── Supplied material ──

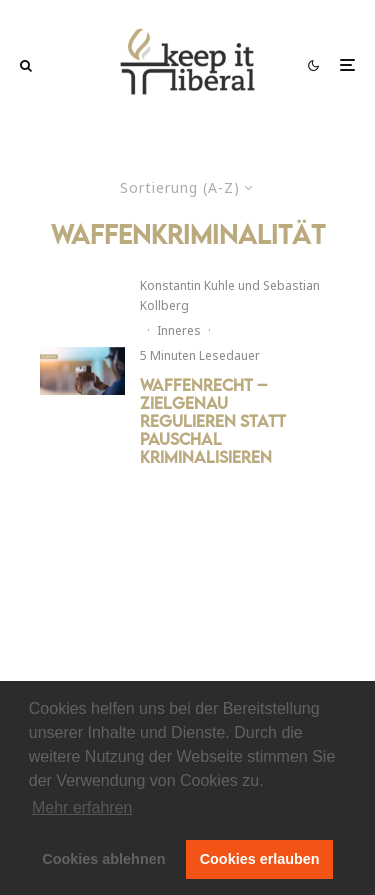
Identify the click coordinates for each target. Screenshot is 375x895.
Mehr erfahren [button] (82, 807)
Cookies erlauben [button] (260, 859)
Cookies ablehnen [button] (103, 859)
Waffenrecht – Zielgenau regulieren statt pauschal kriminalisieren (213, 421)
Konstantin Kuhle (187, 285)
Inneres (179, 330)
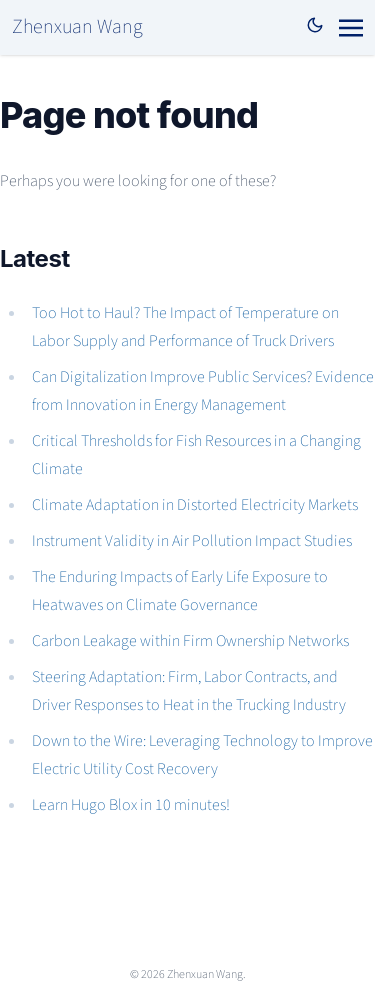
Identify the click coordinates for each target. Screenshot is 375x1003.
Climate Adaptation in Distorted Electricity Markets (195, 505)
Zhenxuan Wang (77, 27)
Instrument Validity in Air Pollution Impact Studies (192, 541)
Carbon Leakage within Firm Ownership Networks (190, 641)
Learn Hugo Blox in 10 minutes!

───

• _Action item_
All entries should be restated word for word; no images belong in the copy.

• _Output_
Identify the click coordinates for each target. Screenshot is 375x895.
Mehr erfahren [button] (82, 807)
Cookies erlauben [button] (260, 859)
Cookies ablehnen [button] (103, 859)
Waffenrecht – Zielgenau regulieren statt pauschal kriminalisieren (213, 421)
Konstantin Kuhle (187, 285)
Inneres (179, 330)
Identify the click coordinates for each target. Screenshot is 375x1003.
Climate Adaptation in Distorted Electricity Markets (195, 505)
Zhenxuan Wang (77, 27)
Instrument Validity in Air Pollution Impact Studies (192, 541)
Carbon Leakage within Firm Ownership Networks (190, 641)
Learn Hugo Blox in 10 minutes!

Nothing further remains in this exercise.